----- RECORDS

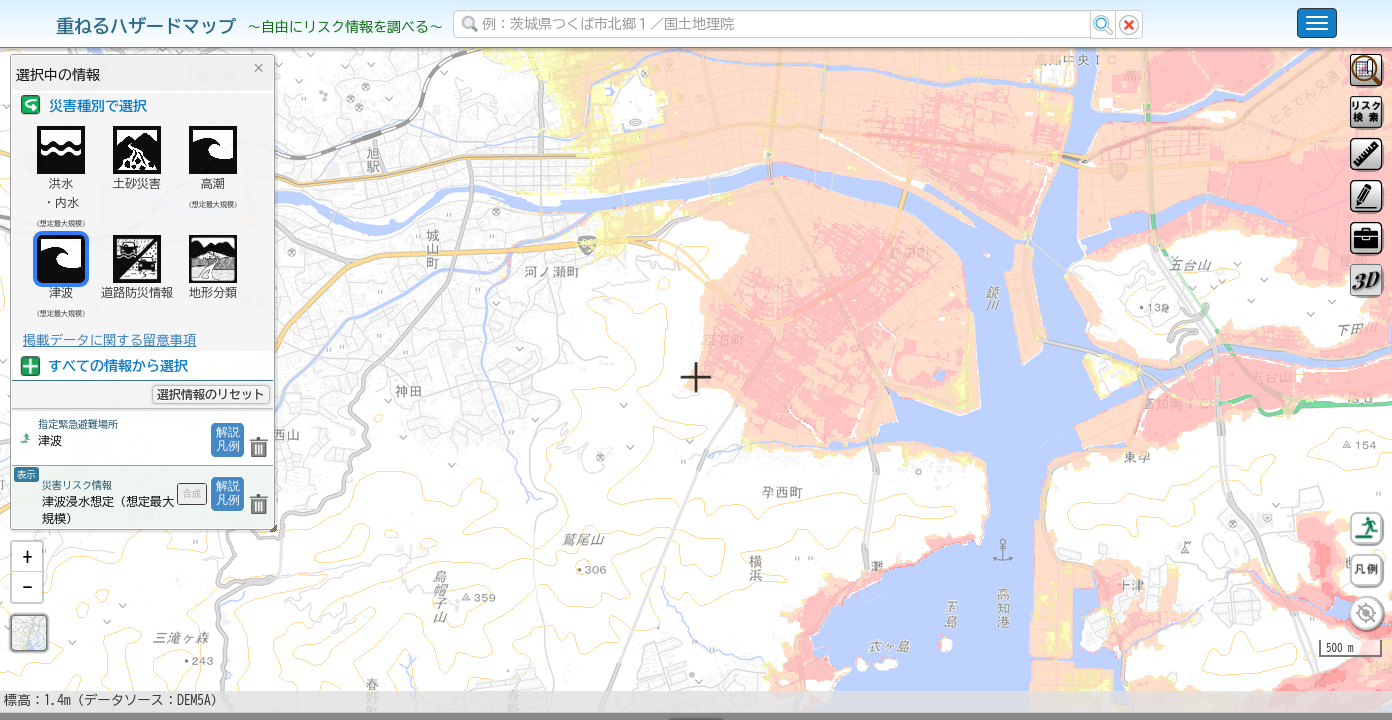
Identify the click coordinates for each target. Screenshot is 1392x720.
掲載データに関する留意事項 (109, 340)
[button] (27, 609)
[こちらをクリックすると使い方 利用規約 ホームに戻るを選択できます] (1317, 23)
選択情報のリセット (211, 394)
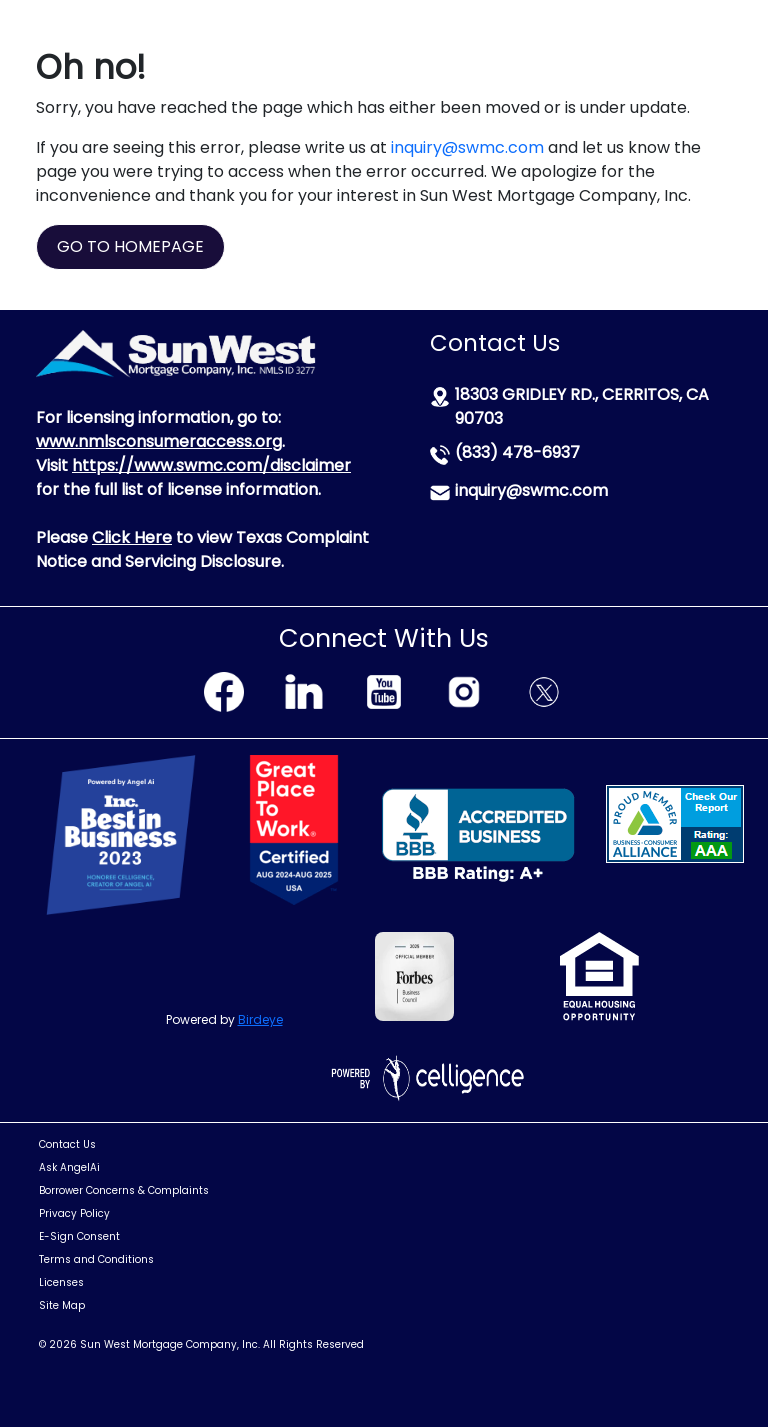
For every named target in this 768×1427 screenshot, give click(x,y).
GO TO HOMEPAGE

----------

■ EXERCISE INSTRUCTIONS ■
Leave out the pictures. Transcribe the rest of the listing above exactly.

■ SOLUTION FOR THIS TASK ■
Identify the click coordinates for each target. Screenshot is 1392x720.
掲載データに関する留意事項 (109, 340)
[button] (27, 609)
[こちらをクリックすると使い方 利用規約 ホームに戻るを選択できます] (1317, 23)
選択情報のリセット (211, 394)
For every named target in this 768×1427 screenshot, give click(x,y).
GO TO HOMEPAGE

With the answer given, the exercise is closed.